*Dataset entries*.
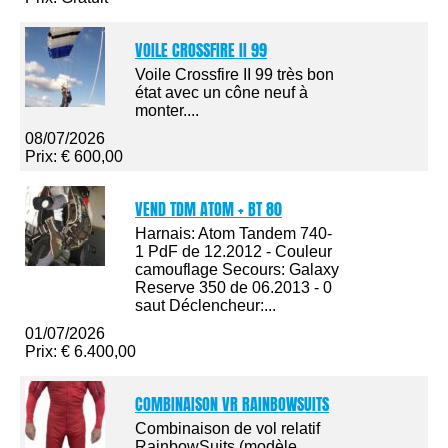
VOILE CROSSFIRE II 99
Voile Crossfire II 99 très bon
état avec un cône neuf à
monter....
08/07/2026
Prix: € 600,00
VEND TDM ATOM + BT 80
Harnais: Atom Tandem 740-
1 PdF de 12.2012 - Couleur
camouflage Secours: Galaxy
Reserve 350 de 06.2013 - 0
saut Déclencheur:...
01/07/2026
Prix: € 6.400,00
COMBINAISON VR RAINBOWSUITS
Combinaison de vol relatif
RainbowSuits (modèle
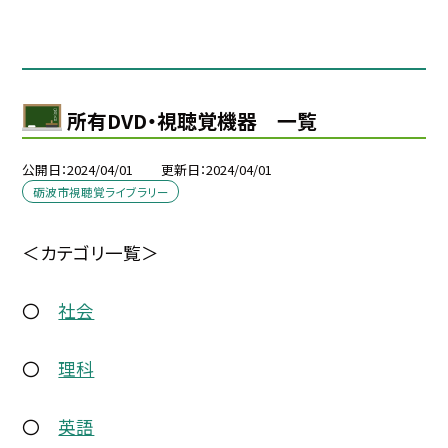
所有DVD・視聴覚機器 一覧
公開日
2024/04/01
更新日
2024/04/01
砺波市視聴覚ライブラリー
＜カテゴリ一覧＞
〇
社会
〇
理科
〇
英語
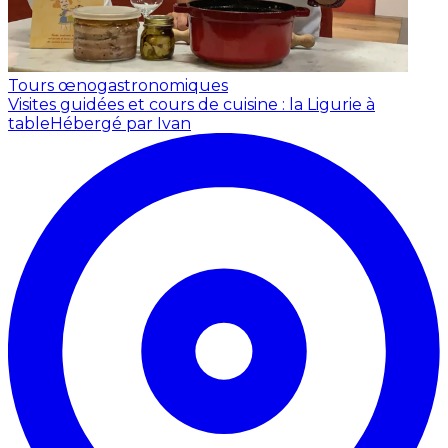
Tours œnogastronomiques
Visites guidées et cours de cuisine : la Ligurie à
table
Hébergé par Ivan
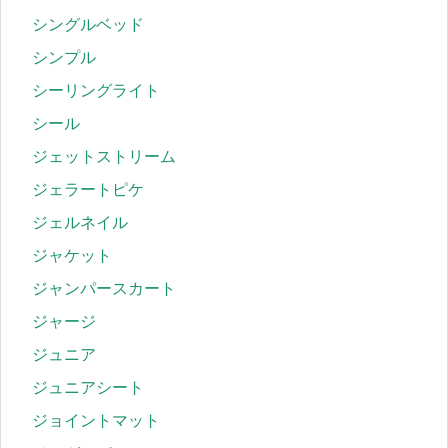
シングルベッド
シンプル
シーリングライト
シール
ジェットストリーム
ジェラートピケ
ジェルネイル
ジャケット
ジャンパースカート
ジャージ
ジュニア
ジュニアシート
ジョイントマット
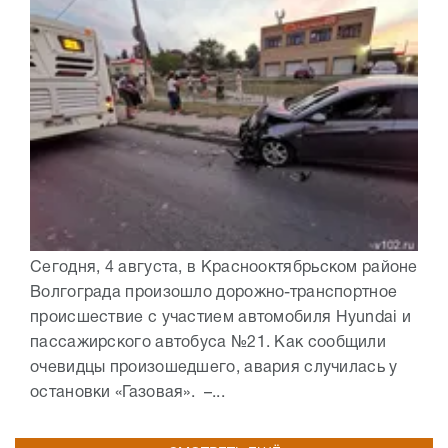
Сегодня, 4 августа, в Краснооктябрьском районе
Волгограда произошло дорожно-транспортное
происшествие с участием автомобиля Hyundai и
пассажирского автобуса №21. Как сообщили
очевидцы произошедшего, авария случилась у
остановки «Газовая». –...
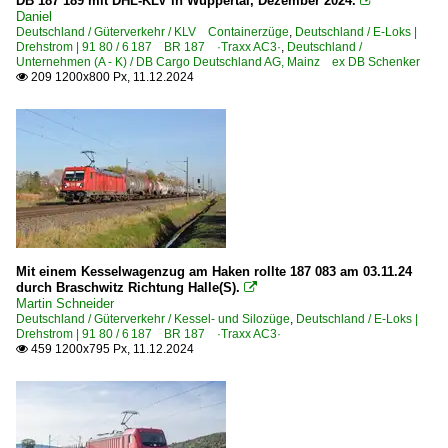
DB 187 189 mit DHL-KLV in Wuppertal, Dezember 2024.

Daniel
Deutschland / Güterverkehr / KLV Containerzüge
,
Deutschland / E-Loks |
Drehstrom | 91 80 / 6 187 BR 187 ·Traxx AC3·
,
Deutschland /
Unternehmen (A - K) / DB Cargo Deutschland AG, Mainz ex DB Schenker
209 1200x800 Px, 11.12.2024

Mit einem Kesselwagenzug am Haken rollte 187 083 am 03.11.24
durch Braschwitz Richtung Halle(S).

Martin Schneider
Deutschland / Güterverkehr / Kessel- und Silozüge
,
Deutschland / E-Loks |
Drehstrom | 91 80 / 6 187 BR 187 ·Traxx AC3·
459 1200x795 Px, 11.12.2024


*TASK TO COMPLETE*. Scan the lines above for the word "Güterverkehr" and copy every one where it occurs.

*WRITTEN SOLUTION*.
Deutschland / Güterverkehr / KLV Containerzüge
Deutschland / Güterverkehr / Kessel- und Silozüge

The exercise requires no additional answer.